Me he visto ágil, dando
patadas al aire, gritando a pleno pulmón, agitando las manos y
disparando mi mirada a todo lo que hay a mi alrededor.
Más tarde yendo al cole
con otros niños de mi barrio y parando cada pocos metros por culpa
de algún juego que a día de hoy no entiendo. Veo la fila, los
pellizcos, las risas, los capones y la ilusión a pesar de los once
bajo cero. Hoy la lección versa sobre la fiesta; sale en la tele “El
Cordobés” y el silencio es sepulcral, pues a nadie se le
escapa que Don Manuel tiene la vara larga en la mano derecha que
reposa dulcemente sobre su siniestra, dispuesta a salir disparada
como un cohete hacia el primero que ose enturbiar el grandioso
espectáculo que después de las historias sobre nuestro salvador
Francisco Franco es lo que más contento pone al maestro.
Me veo corriendo entre
los árboles del parque de San Francisco, jugando a las canicas, al
tacón, al clavo, al pañuelo, a España número uno, las pelis, el
trompo o patinando sobre las pequeñas pistas de hielo siempre
atrayentes, placenteras, dispuestas, incluso preparadas para soportar
nuestros traseros o las menos de las veces incluso nuestro cogote que
no veas el daño que hace.
Nos subimos a los
columpios, y jugamos a saltar cuando alcanzamos la mayor altura
posible. Me veo dando un giro completo de casi trescientos sesenta
grados y cayendo por el otro lado sobre la tierra húmeda, me noto
sin aire, con un dolor terrible en el pecho y una opresión que me
impide respirar. Pero somos niños y afortunadamente tras pasarlas
canutas tal vez poco más de un minuto, el aire vuelve y los gestos
de admiración de mis compañeros por proeza, me llenan de orgullo.
De pronto ya no soy un
niño, sino un universitario, y me revelo ante la chulería de
algunos catedráticos que se creen dioses en vez de educadores, me
revelo ante los directores que practican la dictadura en vez de la
gestión, pero a cambio, me maravilla la grandeza de algunos docentes
que tratan sacarnos de la infracultura que padecemos la mayor parte
de los alumnos.
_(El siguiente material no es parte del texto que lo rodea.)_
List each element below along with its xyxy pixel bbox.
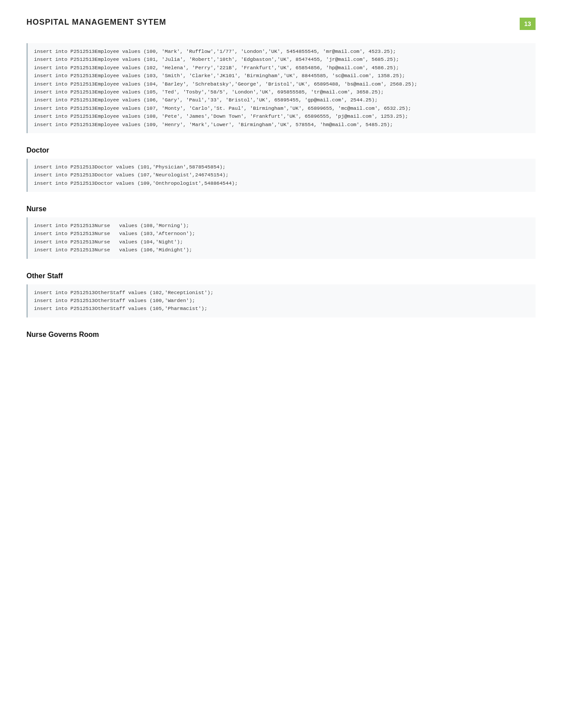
nurse-section-title: Nurse: [26, 205, 536, 213]
page-number-badge: 13: [520, 18, 536, 30]
nurse-section: Nurse insert into P2512513Nurse values (…: [26, 205, 536, 259]
page-container: HOSPITAL MANAGEMENT SYTEM 13 insert into…: [0, 0, 562, 728]
page-title: HOSPITAL MANAGEMENT SYTEM: [26, 18, 166, 27]
other-staff-section-title: Other Staff: [26, 272, 536, 280]
employee-code-block: insert into P2512513Employee values (100…: [26, 43, 536, 133]
page-header: HOSPITAL MANAGEMENT SYTEM 13: [26, 18, 536, 30]
doctor-section-title: Doctor: [26, 146, 536, 154]
doctor-code-block: insert into P2512513Doctor values (101,'…: [26, 159, 536, 192]
other-staff-code-block: insert into P2512513OtherStaff values (1…: [26, 284, 536, 317]
other-staff-section: Other Staff insert into P2512513OtherSta…: [26, 272, 536, 317]
employee-section: insert into P2512513Employee values (100…: [26, 43, 536, 133]
doctor-section: Doctor insert into P2512513Doctor values…: [26, 146, 536, 192]
nurse-governs-section-title: Nurse Governs Room: [26, 331, 536, 339]
nurse-code-block: insert into P2512513Nurse values (108,'M…: [26, 217, 536, 259]
nurse-governs-section: Nurse Governs Room: [26, 331, 536, 339]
Algunos aún en esta etapa de nuestras vidas nos
alientan y nos enfocan hacia el aprendizaje, hacia el sentido común,
la lectura diversa e incluso nos hablan en voz baja del régimen y
sus desmanes.
Me cabrea que por ser
universitario no me quieran coger en las obras cuando quiero sacar
unas pelas para disfrutar de algún viaje este verano; me dicen que
los que son como yo, vienen a malear el ambiente y
prefieren gente callada, ruda y obediente que sepa dar el callo
hasta la madrugada si fuera necesario; de modo que me apunto a las vendimias, a cortar madera a Canadá, a limpiar el metro en París y así de paso voy aprendiendo idiomas.
Tras la carrera ya puedo
llevar alguna contabilidad y el dinero va aflorando en pequeñas
cantidades pero de manera constante, lo que me permite comprarme mi
primer tocadiscos portátil y pedirle a Efrén que me traiga
sencillos de Londres imposibles de conseguir aquí.
Hay guateque este fin de
semana en casa de la Dulce, y la cosa promete, tras algún cambio de
pareja la cosa se estabiliza y estoy de suerte, porque me toca con
Michelle. Dicen que con las francesas todo va sobre ruedas, pero yo
me encuentro con un muro; puedes apretujarla a placer, la puedes
besar hasta desaparecer dentro de su boca, pero la mano por la cadera
y en cuanto se te desliza un poco más abajo, te coge la tuya con
delicadeza y te dice “la man isi tultamp” (la mano quieta aquí nene).
Lo siguiente que veo es a
la Conchi; recuerdo la manía que la tenía, lo delgada que estaba,
esos pelos de bruja y como procuraba evitarla cuando andaba tras de
mí; ahora es la mujer que me ha dado mis cinco hijos. Que cosas
tiene la vida.
Ese abuelo con cacha que
va por la acera soy yo, no parezco tener muy buen aspecto, andaré
por los ochenta y nueve, ya no pataleo, ni grito a pleno pulmón, ya
no doy manotazos al aire, ya no tengo curiosidad por mirar lo que
tengo delante de mí, solo pienso y repienso, siempre la misma frase
destructiva, siempre el mismo lamento, ese dolor físico y moral que
todos sentimos alguna vez a lo largo de la vida.
Al final siempre aflora
el pensamiento: “Puta vida, cuando estamos pletóricos no
sabemos disfrutarla y cuando parece que aprendemos el cuerpo ya no
nos lo permite”. “Pura vida”.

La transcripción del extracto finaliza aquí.